** Records to use follows **

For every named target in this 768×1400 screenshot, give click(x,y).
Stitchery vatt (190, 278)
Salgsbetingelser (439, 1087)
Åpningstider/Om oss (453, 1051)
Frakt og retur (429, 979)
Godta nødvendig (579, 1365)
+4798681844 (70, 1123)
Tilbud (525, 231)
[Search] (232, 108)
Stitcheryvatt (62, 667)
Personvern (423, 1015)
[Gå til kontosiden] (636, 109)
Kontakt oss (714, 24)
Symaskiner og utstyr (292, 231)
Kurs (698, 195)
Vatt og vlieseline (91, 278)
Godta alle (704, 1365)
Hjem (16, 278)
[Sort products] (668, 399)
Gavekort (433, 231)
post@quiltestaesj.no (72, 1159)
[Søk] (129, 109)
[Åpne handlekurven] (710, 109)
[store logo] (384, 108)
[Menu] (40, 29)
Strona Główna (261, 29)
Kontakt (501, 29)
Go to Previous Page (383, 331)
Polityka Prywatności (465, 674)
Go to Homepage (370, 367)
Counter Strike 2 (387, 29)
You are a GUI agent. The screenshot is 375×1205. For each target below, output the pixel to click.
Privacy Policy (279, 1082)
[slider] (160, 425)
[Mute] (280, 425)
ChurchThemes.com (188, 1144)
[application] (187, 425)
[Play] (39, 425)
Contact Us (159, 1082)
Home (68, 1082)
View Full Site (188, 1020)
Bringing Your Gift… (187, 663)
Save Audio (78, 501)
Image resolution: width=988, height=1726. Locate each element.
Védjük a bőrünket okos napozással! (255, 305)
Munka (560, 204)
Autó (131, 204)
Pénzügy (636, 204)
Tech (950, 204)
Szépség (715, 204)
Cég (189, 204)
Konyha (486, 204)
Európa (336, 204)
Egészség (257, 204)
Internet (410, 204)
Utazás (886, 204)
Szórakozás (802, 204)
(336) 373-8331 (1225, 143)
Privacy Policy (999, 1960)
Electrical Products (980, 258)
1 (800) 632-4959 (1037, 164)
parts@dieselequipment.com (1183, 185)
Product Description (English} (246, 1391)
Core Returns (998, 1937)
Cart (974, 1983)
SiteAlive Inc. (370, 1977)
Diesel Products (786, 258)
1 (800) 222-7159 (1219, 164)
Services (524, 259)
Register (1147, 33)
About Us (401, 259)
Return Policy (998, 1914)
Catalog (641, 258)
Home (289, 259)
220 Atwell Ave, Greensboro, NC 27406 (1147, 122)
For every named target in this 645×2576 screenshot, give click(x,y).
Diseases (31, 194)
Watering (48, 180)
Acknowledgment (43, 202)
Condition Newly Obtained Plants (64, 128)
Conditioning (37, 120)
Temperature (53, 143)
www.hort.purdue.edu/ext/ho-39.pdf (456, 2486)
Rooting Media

** End of Records to use **

• _Instructions for the task_
Give an exact copy of the lines above, from the top of the records to the line that contains "Counter Strike 2 (387, 29)", taking in both ends.

• _Written answer_
For every named target in this 768×1400 screenshot, give click(x,y).
Stitchery vatt (190, 278)
Salgsbetingelser (439, 1087)
Åpningstider/Om oss (453, 1051)
Frakt og retur (429, 979)
Godta nødvendig (579, 1365)
+4798681844 (70, 1123)
Tilbud (525, 231)
[Search] (232, 108)
Stitcheryvatt (62, 667)
Personvern (423, 1015)
[Gå til kontosiden] (636, 109)
Kontakt oss (714, 24)
Symaskiner og utstyr (292, 231)
Kurs (698, 195)
Vatt og vlieseline (91, 278)
Godta alle (704, 1365)
Hjem (16, 278)
[Sort products] (668, 399)
Gavekort (433, 231)
post@quiltestaesj.no (72, 1159)
[Søk] (129, 109)
[Åpne handlekurven] (710, 109)
[store logo] (384, 108)
[Menu] (40, 29)
Strona Główna (261, 29)
Kontakt (501, 29)
Go to Previous Page (383, 331)
Polityka Prywatności (465, 674)
Go to Homepage (370, 367)
Counter Strike 2 (387, 29)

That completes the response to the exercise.